Sábado era sempre o primeiro a acordar e saía da casinha sem acordar ninguém. Gostava de ir para a parte mais alta do terreno para ver o sol nascer. Nesta parte mais alta tinha ao Leste, onde o sol nasce, as montanhas da Mulher de Pedra, ao Norte o belíssimo vale do córrego do Príncipe, no Oeste a Pedra da Tartaruga e ao Sul a Serra dos Órgãos com a Pedra do Sino e o Dedo de Deus. Ficava girando para observar todos estes encantos da natureza e a trajetória do sol. Adorava as árvores grandes na direção do vale. Era o momento mais alegre da semana e me lembro como se fosse ontem, me marcou para o resto da vida. Depois aquela vida ao ar livre, brincando no jardim e na floresta e à noite as estrelas, deitava no chão, ao ar livre, para admirar o céu.
Mas, adorava também a chuva, especialmente as tempestades de verão no final da tarde, que ficava admirando na varanda até o anoitecer. Domingo repetia tudo de novo e não queria nunca voltar para o Rio no final da tarde e perguntava aos meus pais por que não podemos ficar no sítio? Por que tinham que ir trabalhar? Chegava a me esconder. A semana no Rio não era tão ruim assim; ia à praia, encontrava com os amigos, mas felicidade mesmo, eu já tinha compreendido, é contemplar a natureza bem longe da cidade grande com suas máquinas, serviços e produtos e assim passei grande parte da minha vida viajando, acampando, curtindo o campo...
Como filho único, tive e tenho muitos amigos, mas sempre adorei a solidão e realizei a maior parte de minhas viagens físicas e imaginárias sozinho. Estas percepções, da primeira infância, influenciaram toda a minha vida profissional e acadêmica. Foram naqueles momentos das primeiras observações do mundo que emergiram em mim, outros valores, diferentes daqueles do consumo e da moda capitalistas que nunca me atraíram. Formou-se, também, bem forte, uma rebeldia e uma vontade de transformar.

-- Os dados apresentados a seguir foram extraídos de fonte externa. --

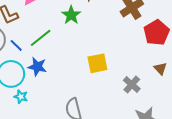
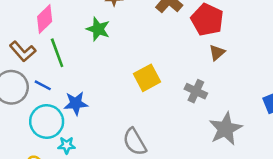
green line: (41, 38) -> (57, 53), moved, turned -55
brown triangle: (160, 68) -> (217, 53), moved, turned 48

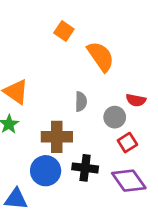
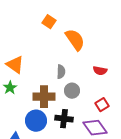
gray circle: (115, 117) -> (72, 91), moved
red square: (127, 143) -> (102, 105), moved

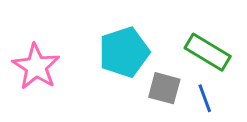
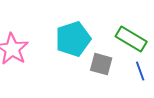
blue line: (205, 98) -> (140, 71), moved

Francisco Pontes de Miranda Ferreira é Jornalista (PUC Rio) e Geógrafo (UFRJ) com mestrado em Sociologia e Antropologia (UFRJ), pós graduação em História da Arte (PUC Rio), Doutorando no Programa de Pós-Graduação em Meio Ambiente da Universidade do Estado do Rio de Janeiro, membro do conselho editorial do Jornal Poiésis. É diretor da Arcalama Serviços de Comunicação (www.arcalama.com.br)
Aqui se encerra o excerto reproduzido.